Laura Osnes opened up about why she won’t be performing in a benefit concert in East Hampton, N.Y. on August 29. The Broadway actress claimed that she was not fired from the production, but instead withdrew because she wasn’t vaccinated against Covid-19.
On Instagram, the 35-year-old wrote that vaccine “protocols had changed, and I would now need proof of vaccination to participate. I was disappointed but responded that I would have to withdraw, as I have not yet gotten the vaccine.”
An article on Page Six originally reported the story and said that Osnes was fired from the production at Hampton’s Guild Hall and that a fellow performer had pressured her to reveal her vaccination status. Laura Osnes denied these claims and said that the Page Six report created a “firestorm of negative conclusions and comments.”

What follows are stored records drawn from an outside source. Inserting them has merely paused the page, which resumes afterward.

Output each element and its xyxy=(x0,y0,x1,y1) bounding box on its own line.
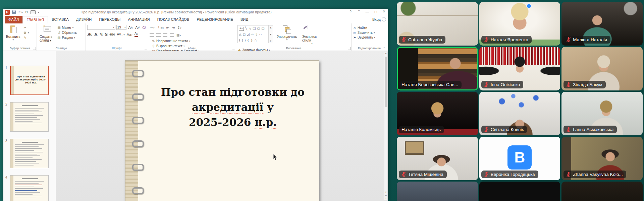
collapse-ribbon-icon[interactable]: ⌃ xyxy=(383,47,385,50)
participant-tile[interactable]: ВВероніка Городецька xyxy=(479,137,560,180)
layout-button[interactable]: ▤Макет▾ xyxy=(57,25,76,30)
align-left-button[interactable] xyxy=(150,34,154,37)
tab-главная[interactable]: ГЛАВНАЯ xyxy=(22,16,48,23)
format-painter-button[interactable]: ✎ xyxy=(23,36,29,40)
participant-tile-partial[interactable] xyxy=(561,182,643,201)
spiral-ring-icon xyxy=(132,140,144,147)
clipboard-dialog-launcher-icon[interactable] xyxy=(33,47,36,50)
participant-tile-partial[interactable] xyxy=(397,182,478,201)
participant-tile[interactable]: Ганна Асмаковська xyxy=(561,92,643,135)
help-icon[interactable]: ? xyxy=(348,10,353,14)
quick-styles-button[interactable]: Экспресс-стили▾ xyxy=(301,24,323,46)
participant-tile[interactable]: Малюга Наталія xyxy=(561,2,643,46)
tab-дизайн[interactable]: ДИЗАЙН xyxy=(72,16,95,23)
slide-thumbnail-4[interactable] xyxy=(10,175,49,201)
grow-font-button[interactable]: A˄ xyxy=(127,25,133,29)
arrange-button[interactable]: Упорядочить▾ xyxy=(274,24,299,42)
shadow-button[interactable]: S xyxy=(105,32,108,37)
slides-thumbnail-panel: 1Про стан підготовки до акредитації у 20… xyxy=(3,51,56,201)
cut-button[interactable]: ✂ xyxy=(23,25,29,30)
next-slide-icon[interactable]: ⏷ xyxy=(385,197,387,199)
bullets-button[interactable]: ≔▾ xyxy=(150,25,155,30)
thumbnail-title-text: Про стан підготовки до акредитації у 202… xyxy=(15,75,46,84)
close-icon[interactable]: ✕ xyxy=(381,9,387,14)
justify-button[interactable] xyxy=(170,34,174,37)
font-color-button[interactable]: А▾ xyxy=(135,32,138,37)
ribbon-options-icon[interactable]: ⌃ xyxy=(356,9,362,14)
powerpoint-window: P ↶▾ ↻ ▾ Про підготовку до акредитації у… xyxy=(3,9,388,201)
drawing-dialog-launcher-icon[interactable] xyxy=(348,47,351,50)
decrease-indent-button[interactable]: ⇤ xyxy=(166,25,169,30)
replace-button[interactable]: abЗаменить▾ xyxy=(353,30,386,35)
slide-thumbnail-2[interactable] xyxy=(10,102,49,132)
shapes-gallery[interactable]: A≡╲↘□○▢ △◻◿⇨⇩▱ ⌇(){}☆ ▲▼⊼ xyxy=(237,25,273,43)
font-dialog-launcher-icon[interactable] xyxy=(145,47,147,50)
char-spacing-button[interactable]: AV↔▾ xyxy=(117,32,125,36)
participant-tile[interactable]: Тетяна Мішеніна xyxy=(397,137,478,180)
participant-tile[interactable]: Наталія Коломієць xyxy=(397,92,478,135)
previous-slide-icon[interactable]: ⏶ xyxy=(385,194,387,196)
change-case-button[interactable]: Aa▾ xyxy=(127,32,132,37)
columns-button[interactable]: ▦▾ xyxy=(176,33,181,37)
align-center-button[interactable] xyxy=(156,34,161,37)
maximize-icon[interactable]: □ xyxy=(373,10,378,14)
participant-tile-partial[interactable] xyxy=(479,182,560,201)
new-slide-button[interactable]: Создать слайд ▾ xyxy=(38,24,56,43)
tab-анимация[interactable]: АНИМАЦИЯ xyxy=(124,16,153,23)
text-direction-button[interactable]: ⇅Направление текста▾ xyxy=(152,39,199,43)
reset-button[interactable]: ↺Сбросить xyxy=(57,30,76,35)
underline-button[interactable]: Ч xyxy=(99,32,103,37)
tab-вставка[interactable]: ВСТАВКА xyxy=(48,16,72,23)
participant-tile[interactable]: Зінаїда Бакум xyxy=(561,47,643,90)
section-button[interactable]: ▥Раздел▾ xyxy=(57,36,76,40)
italic-button[interactable]: К xyxy=(94,32,97,37)
group-font: ▾ 19▾ A˄ A˅ 🗘 Ж К Ч S abc AV↔▾ Aa▾ А▾ Шр… xyxy=(86,23,148,51)
slide-thumbnail-3[interactable] xyxy=(10,139,49,168)
sign-in-link[interactable]: Вход xyxy=(372,17,381,21)
scroll-down-icon[interactable]: ▼ xyxy=(385,191,387,193)
paragraph-dialog-launcher-icon[interactable] xyxy=(232,47,235,50)
replace-icon: ab xyxy=(353,31,357,35)
participant-tile[interactable]: Світлана Журба xyxy=(397,2,478,46)
scroll-up-icon[interactable]: ▲ xyxy=(385,52,387,54)
tab-вид[interactable]: ВИД xyxy=(237,16,252,23)
slide-edit-area[interactable]: Про стан підготовки до акредитації у 202… xyxy=(56,51,388,201)
shapes-scrollbar[interactable]: ▲▼⊼ xyxy=(268,25,273,43)
participant-tile[interactable]: Інна Онікієнко xyxy=(479,47,560,90)
participant-avatar: В xyxy=(507,145,532,170)
vertical-scrollbar[interactable]: ▲ ▼ ⏶ ⏷ xyxy=(384,52,388,200)
shrink-font-button[interactable]: A˅ xyxy=(135,25,141,29)
participant-tile[interactable]: Наталя Яременко xyxy=(479,2,560,46)
line-spacing-button[interactable]: ⇕▾ xyxy=(177,25,181,30)
tab-показ-слайдов[interactable]: ПОКАЗ СЛАЙДОВ xyxy=(154,16,193,23)
account-icon[interactable] xyxy=(382,17,386,21)
participant-name: Вероніка Городецька xyxy=(491,172,535,177)
minimize-icon[interactable]: — xyxy=(365,10,370,14)
scrollbar-thumb[interactable] xyxy=(385,57,387,107)
increase-indent-button[interactable]: ⇥ xyxy=(172,25,175,30)
slide-canvas[interactable]: Про стан підготовки до акредитації у 202… xyxy=(125,60,319,201)
font-size-select[interactable]: 19▾ xyxy=(116,25,127,30)
slide-title-text[interactable]: Про стан підготовки до акредитації у 202… xyxy=(154,85,312,130)
participant-tile[interactable]: Zhanna Vasylivna Kolo... xyxy=(561,137,643,180)
paste-button[interactable]: Вставить▾ xyxy=(5,24,21,42)
tab-file[interactable]: ФАЙЛ xyxy=(5,16,22,23)
strikethrough-button[interactable]: abc xyxy=(109,32,115,36)
slide-thumbnail-row: 1Про стан підготовки до акредитації у 20… xyxy=(5,66,56,95)
muted-mic-icon xyxy=(484,82,489,87)
tab-переходы[interactable]: ПЕРЕХОДЫ xyxy=(95,16,124,23)
copy-button[interactable]: ⧉▾ xyxy=(23,30,29,35)
bold-button[interactable]: Ж xyxy=(87,32,92,37)
find-button[interactable]: ⌭Найти xyxy=(353,26,386,30)
slide-thumbnail-1[interactable]: Про стан підготовки до акредитації у 202… xyxy=(10,66,49,95)
thumbnail-heading-bar xyxy=(22,178,38,179)
participant-tile[interactable]: Світлана Ковпік xyxy=(479,92,560,135)
numbering-button[interactable]: ⋮≡▾ xyxy=(157,25,164,30)
font-name-select[interactable]: ▾ xyxy=(87,25,115,30)
muted-mic-icon xyxy=(566,37,571,42)
participant-tile[interactable]: Наталя Березовська-Сав... xyxy=(397,47,478,90)
clear-formatting-icon[interactable]: 🗘 xyxy=(142,25,147,29)
align-right-button[interactable] xyxy=(163,34,167,37)
select-button[interactable]: ➤Выделить▾ xyxy=(353,35,386,40)
tab-рецензирование[interactable]: РЕЦЕНЗИРОВАНИЕ xyxy=(193,16,237,23)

A spokesperson from Guild Hall told Page Six that actors for the benefit concert were required to have proof of vaccination or to produce a negative Covid-19 test in order to perform. Osnes claimed that she never knew of this negative test alternative before withdrawing from the production and she would have taken the test immediately.
“I would have tested in a heartbeat — something that I have been doing for months, and will continue to do so, in order to keep working safely,” Laura Osnes said.
The actress was scheduled to perform in the production of Crazy For You during the one-night-only benefit concert. She has since been replaced by actress Sierra Boggess, who played Ariel in the Broadway production of The Little Mermaid.
Osnes also said that a fellow performer never pressured her to reveal her vaccination status and that her leaving the production was drama-free.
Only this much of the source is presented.